In fact, the authors say as much (emphasis mine):

“Based on the ex vivo evidence [all of which was from healthy individuals], there does not currently appear to be any reason for concern about elderberry products and risk of overstimulation of the immune system. However, in order to determine the clinical significance of elderberry’s effect on inflammation and cytokine storm, future trials must involve patients with inflammatory conditions and evaluate more meaningful clinical outcomes associated with inflammation in addition to surrogate markers such as cytokine serum concentrations.”

Lastly, regarding the 2009 Chagrin Falls Pet Clinic article to which you linked, the authored said this about Elderberry and the potential for cytokine storms:

“Elderberry Juice (Sambucal): Elderberry juice increases production of cytokines TNF-a and IL-6. This substance is very effective against the common flu but may not be desirable for the H5N1 Bird Flu virus. It increases the production of toxic cytokines which could trigger a fatal cytokine storm.”

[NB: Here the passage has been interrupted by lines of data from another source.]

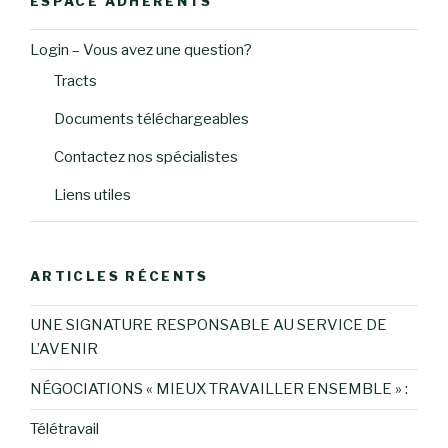
ESPACE ADHÉRENTS
Login – Vous avez une question?
Tracts
Documents téléchargeables
Contactez nos spécialistes
Liens utiles
ARTICLES RÉCENTS
UNE SIGNATURE RESPONSABLE AU SERVICE DE
L’AVENIR
NÉGOCIATIONS « MIEUX TRAVAILLER ENSEMBLE » :
Télétravail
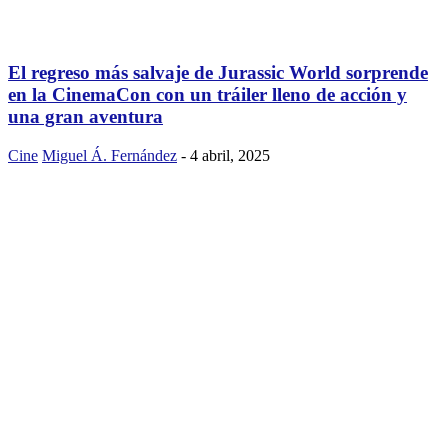
El regreso más salvaje de Jurassic World sorprende
en la CinemaCon con un tráiler lleno de acción y
una gran aventura
Cine
Miguel Á. Fernández
-
4 abril, 2025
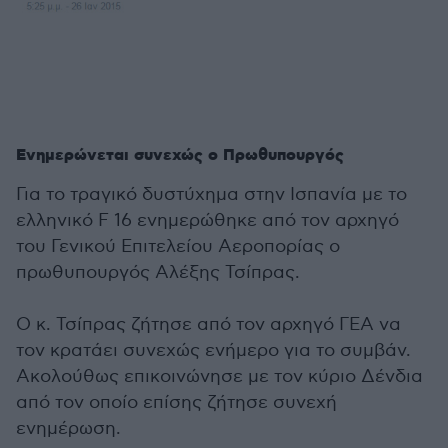
Ενημερώνεται συνεχώς ο Πρωθυπουργός
Για το τραγικό δυστύχημα στην Ισπανία με το
ελληνικό F 16 ενημερώθηκε από τον αρχηγό
του Γενικού Επιτελείου Αεροπορίας ο
πρωθυπουργός Αλέξης Τσίπρας.
Ο κ. Τσίπρας ζήτησε από τον αρχηγό ΓΕΑ να
τον κρατάει συνεχώς ενήμερο για το συμβάν.
Ακολούθως επικοινώνησε με τον κύριο Δένδια
από τον οποίο επίσης ζήτησε συνεχή
ενημέρωση.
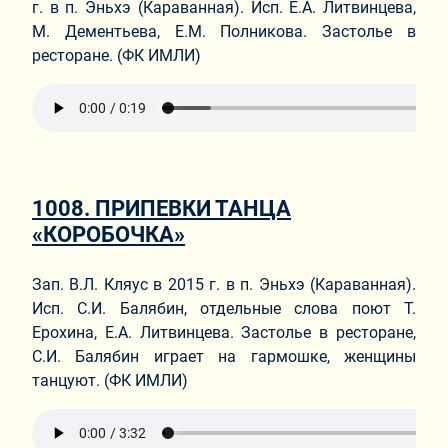
г. в п. Эньхэ (Караванная). Исп. Е.А. Литвинцева,
М. Дементьева, Е.М. Полникова. Застолье в
ресторане. (ФК ИМЛИ)
1008. ПРИПЕВКИ ТАНЦА
«КОРОБОЧКА»
Зап. В.Л. Кляус в 2015 г. в п. Эньхэ (Караванная).
Исп. С.И. Балябин, отдельные слова поют Т.
Ерохина, Е.А. Литвинцева. Застолье в ресторане,
С.И. Балябин играет на гармошке, женщины
танцуют. (ФК ИМЛИ)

So what does all of this mean? I agree with you that everyone needs to use discernment. I also agree with you that Elderberry is a fantastic herb when used at the beginning of a viral illness (and I also believe that is very useful as a prophylactic for healthy individuals). However, based on Buhner’s Antivirals book, the Deep Roots at Home article, Dr. Axe’s article, the journal article to which Dr. Axe referred, and the Pet Clinic article, I am personally reluctant to recommend the use of Elderberry for the treatment of colds and flu for more than three (or perhaps 5) days after the onset of the first symptoms.

I appreciate all the research that you did on this topic, Marie; reading and analyzing the articles helped me to clarify my thinking. It also might be causing me to relax just a little bit about the length of time for which I’ll be comfortable recommending Elderberry after the onset of symptoms… I’m not quite comfortable with 5 days yet, but I might get there.